§ **What is expected**
For the entries that follow, restate word for word the line containing "аточность, а в необходимых случаях и", the line containing "amateurs de tranquillité, de", and every line that lies between them.

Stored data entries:

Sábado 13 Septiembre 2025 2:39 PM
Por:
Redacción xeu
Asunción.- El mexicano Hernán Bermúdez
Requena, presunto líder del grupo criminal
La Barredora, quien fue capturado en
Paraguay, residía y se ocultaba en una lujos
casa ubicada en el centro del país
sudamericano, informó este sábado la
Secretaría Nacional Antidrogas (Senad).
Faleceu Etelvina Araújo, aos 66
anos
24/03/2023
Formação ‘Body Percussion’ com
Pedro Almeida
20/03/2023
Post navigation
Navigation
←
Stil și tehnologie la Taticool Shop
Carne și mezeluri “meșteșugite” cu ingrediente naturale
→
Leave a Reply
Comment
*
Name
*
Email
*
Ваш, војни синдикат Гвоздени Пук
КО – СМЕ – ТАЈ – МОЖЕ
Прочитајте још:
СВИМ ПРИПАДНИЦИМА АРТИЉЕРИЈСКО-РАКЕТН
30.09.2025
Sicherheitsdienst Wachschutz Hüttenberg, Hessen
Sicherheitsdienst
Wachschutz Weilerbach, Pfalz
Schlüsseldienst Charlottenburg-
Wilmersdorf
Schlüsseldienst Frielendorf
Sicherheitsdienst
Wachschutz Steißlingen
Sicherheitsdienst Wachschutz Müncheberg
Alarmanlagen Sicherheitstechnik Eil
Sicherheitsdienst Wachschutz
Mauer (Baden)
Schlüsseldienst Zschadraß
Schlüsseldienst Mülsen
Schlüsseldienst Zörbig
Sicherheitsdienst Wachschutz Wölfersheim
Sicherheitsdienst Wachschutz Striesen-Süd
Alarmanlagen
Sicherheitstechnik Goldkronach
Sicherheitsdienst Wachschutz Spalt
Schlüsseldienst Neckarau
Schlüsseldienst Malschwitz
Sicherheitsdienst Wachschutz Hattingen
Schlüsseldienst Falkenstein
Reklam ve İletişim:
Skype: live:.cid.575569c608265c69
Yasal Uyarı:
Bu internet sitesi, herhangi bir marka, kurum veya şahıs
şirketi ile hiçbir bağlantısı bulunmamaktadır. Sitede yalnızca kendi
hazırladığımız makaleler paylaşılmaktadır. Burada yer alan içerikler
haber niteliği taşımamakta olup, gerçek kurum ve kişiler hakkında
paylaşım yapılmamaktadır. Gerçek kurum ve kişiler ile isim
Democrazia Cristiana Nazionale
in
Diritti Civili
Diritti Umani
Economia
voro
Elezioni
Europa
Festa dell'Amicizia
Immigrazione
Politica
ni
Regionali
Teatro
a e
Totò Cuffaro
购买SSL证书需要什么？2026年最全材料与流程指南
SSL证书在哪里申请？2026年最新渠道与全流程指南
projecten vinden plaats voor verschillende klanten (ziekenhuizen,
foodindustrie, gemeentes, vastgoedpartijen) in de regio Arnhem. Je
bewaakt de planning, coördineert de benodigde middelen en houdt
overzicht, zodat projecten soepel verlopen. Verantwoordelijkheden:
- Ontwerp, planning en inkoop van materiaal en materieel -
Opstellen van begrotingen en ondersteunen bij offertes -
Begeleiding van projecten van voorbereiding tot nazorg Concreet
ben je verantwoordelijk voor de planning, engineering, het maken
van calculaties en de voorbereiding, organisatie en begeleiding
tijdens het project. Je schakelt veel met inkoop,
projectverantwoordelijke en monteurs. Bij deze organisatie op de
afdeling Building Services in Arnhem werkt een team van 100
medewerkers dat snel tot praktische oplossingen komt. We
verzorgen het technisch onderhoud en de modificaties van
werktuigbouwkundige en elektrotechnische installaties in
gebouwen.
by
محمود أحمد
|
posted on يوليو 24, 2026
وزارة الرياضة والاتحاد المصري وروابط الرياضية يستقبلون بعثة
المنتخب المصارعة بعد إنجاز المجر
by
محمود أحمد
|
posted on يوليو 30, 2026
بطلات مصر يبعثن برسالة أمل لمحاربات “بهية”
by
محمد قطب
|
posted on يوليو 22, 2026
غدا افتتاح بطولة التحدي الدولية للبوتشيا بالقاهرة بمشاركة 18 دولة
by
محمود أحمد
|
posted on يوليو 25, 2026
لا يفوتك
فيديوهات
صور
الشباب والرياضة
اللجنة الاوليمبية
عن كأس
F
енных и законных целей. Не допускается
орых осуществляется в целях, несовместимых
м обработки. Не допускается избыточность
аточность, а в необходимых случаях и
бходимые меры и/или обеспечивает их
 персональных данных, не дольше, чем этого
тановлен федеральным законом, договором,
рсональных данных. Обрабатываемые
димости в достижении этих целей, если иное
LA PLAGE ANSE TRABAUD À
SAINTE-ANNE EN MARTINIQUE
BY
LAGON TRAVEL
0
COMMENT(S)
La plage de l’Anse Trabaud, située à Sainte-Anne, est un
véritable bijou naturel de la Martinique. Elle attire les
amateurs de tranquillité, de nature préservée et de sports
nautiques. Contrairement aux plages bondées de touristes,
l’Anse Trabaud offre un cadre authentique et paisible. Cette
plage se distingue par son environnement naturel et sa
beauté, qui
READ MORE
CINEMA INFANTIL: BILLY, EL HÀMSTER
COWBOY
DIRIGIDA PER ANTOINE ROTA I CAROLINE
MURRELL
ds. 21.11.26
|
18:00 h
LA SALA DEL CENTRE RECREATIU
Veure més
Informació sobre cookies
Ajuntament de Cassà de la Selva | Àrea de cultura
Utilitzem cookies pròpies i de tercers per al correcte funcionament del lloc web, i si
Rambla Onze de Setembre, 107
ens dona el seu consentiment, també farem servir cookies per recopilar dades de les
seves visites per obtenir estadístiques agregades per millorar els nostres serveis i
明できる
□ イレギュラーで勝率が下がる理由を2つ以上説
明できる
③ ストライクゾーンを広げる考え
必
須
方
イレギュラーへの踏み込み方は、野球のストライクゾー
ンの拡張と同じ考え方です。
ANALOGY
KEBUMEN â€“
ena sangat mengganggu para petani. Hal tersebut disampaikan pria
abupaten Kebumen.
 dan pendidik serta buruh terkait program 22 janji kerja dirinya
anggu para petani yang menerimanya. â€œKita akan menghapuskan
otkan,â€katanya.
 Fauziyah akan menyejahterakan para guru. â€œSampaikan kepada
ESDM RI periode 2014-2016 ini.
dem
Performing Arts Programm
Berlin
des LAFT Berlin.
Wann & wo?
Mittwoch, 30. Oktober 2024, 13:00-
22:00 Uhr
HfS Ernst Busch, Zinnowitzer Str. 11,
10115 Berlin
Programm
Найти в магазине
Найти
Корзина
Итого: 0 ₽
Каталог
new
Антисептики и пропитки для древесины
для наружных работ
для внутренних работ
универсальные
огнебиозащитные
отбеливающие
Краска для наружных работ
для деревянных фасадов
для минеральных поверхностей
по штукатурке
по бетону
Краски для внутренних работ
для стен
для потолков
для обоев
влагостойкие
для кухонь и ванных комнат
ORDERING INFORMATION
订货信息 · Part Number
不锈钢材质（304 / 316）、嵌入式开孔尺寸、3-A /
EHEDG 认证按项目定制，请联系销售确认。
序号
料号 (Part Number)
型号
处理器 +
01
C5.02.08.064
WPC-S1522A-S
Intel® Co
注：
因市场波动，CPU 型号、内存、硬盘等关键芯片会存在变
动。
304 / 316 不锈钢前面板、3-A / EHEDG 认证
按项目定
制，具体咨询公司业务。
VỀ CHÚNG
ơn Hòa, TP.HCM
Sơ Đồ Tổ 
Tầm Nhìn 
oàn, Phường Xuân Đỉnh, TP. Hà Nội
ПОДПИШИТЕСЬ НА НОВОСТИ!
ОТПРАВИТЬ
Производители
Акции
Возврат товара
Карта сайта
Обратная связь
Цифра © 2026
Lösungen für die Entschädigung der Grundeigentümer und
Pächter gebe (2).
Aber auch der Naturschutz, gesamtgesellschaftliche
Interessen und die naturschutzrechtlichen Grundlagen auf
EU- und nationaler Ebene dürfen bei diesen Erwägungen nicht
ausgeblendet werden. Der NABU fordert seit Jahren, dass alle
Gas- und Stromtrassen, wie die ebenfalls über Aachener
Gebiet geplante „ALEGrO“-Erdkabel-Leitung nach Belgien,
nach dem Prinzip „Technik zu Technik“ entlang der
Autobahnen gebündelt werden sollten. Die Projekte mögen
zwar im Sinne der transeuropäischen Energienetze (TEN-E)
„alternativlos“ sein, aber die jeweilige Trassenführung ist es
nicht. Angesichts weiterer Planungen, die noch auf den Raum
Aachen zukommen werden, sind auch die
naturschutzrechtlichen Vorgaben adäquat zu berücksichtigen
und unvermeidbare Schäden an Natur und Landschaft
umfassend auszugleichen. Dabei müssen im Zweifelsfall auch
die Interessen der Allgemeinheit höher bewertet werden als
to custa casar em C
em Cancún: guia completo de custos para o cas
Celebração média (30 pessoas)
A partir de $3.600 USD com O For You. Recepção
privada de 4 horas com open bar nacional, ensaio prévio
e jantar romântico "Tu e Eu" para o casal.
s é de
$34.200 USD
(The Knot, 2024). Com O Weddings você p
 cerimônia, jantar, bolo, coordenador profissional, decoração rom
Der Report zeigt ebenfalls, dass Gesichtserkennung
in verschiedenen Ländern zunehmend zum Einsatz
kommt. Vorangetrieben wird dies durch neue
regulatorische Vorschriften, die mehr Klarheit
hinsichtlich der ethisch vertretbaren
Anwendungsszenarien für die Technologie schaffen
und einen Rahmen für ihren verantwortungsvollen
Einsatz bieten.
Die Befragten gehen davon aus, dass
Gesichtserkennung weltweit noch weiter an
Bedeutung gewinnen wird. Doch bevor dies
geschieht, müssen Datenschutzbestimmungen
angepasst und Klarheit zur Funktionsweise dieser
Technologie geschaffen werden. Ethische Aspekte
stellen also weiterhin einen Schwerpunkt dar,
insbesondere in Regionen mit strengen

§ **Result for this exercise**
аточность, а в необходимых случаях и
бходимые меры и/или обеспечивает их
 персональных данных, не дольше, чем этого
тановлен федеральным законом, договором,
рсональных данных. Обрабатываемые
димости в достижении этих целей, если иное
LA PLAGE ANSE TRABAUD À
SAINTE-ANNE EN MARTINIQUE
BY
LAGON TRAVEL
0
COMMENT(S)
La plage de l’Anse Trabaud, située à Sainte-Anne, est un
véritable bijou naturel de la Martinique. Elle attire les
amateurs de tranquillité, de nature préservée et de sports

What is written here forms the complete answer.